TASK ITEM:
From the entries below, output the line with "предложение) — кто" and each following line up to and including the line with "амбиции, связанные с позицией, на", exactly as written.

Dataset entries:
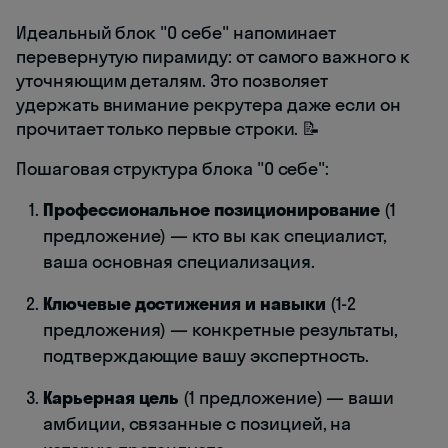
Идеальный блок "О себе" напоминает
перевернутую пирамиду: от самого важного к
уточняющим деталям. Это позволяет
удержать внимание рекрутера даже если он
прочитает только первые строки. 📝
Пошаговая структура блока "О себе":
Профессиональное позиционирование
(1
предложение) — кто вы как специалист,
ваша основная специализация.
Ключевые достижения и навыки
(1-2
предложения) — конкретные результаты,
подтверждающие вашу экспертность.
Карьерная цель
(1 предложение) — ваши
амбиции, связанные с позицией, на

---

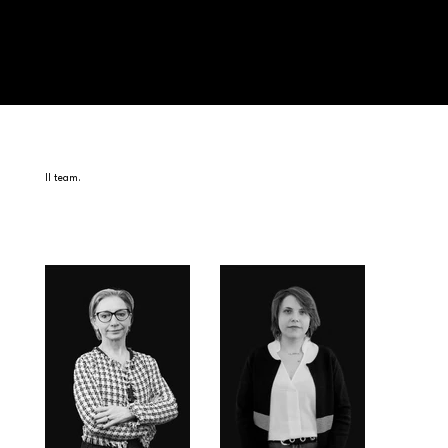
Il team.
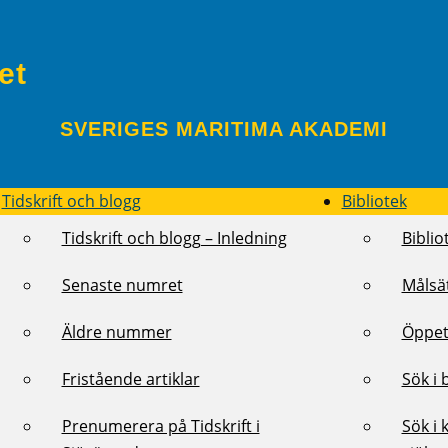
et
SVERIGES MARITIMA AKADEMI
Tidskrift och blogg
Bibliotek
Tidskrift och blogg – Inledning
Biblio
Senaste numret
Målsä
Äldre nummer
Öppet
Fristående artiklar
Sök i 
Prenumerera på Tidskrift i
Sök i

--

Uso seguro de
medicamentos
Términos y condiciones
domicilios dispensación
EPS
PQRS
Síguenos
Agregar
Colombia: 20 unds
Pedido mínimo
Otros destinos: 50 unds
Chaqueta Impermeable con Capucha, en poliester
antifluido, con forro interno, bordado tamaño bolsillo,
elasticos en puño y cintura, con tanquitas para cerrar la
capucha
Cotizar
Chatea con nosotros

RESULT FOR THIS EXERCISE:
предложение) — кто вы как специалист,
ваша основная специализация.
Ключевые достижения и навыки
(1-2
предложения) — конкретные результаты,
подтверждающие вашу экспертность.
Карьерная цель
(1 предложение) — ваши
амбиции, связанные с позицией, на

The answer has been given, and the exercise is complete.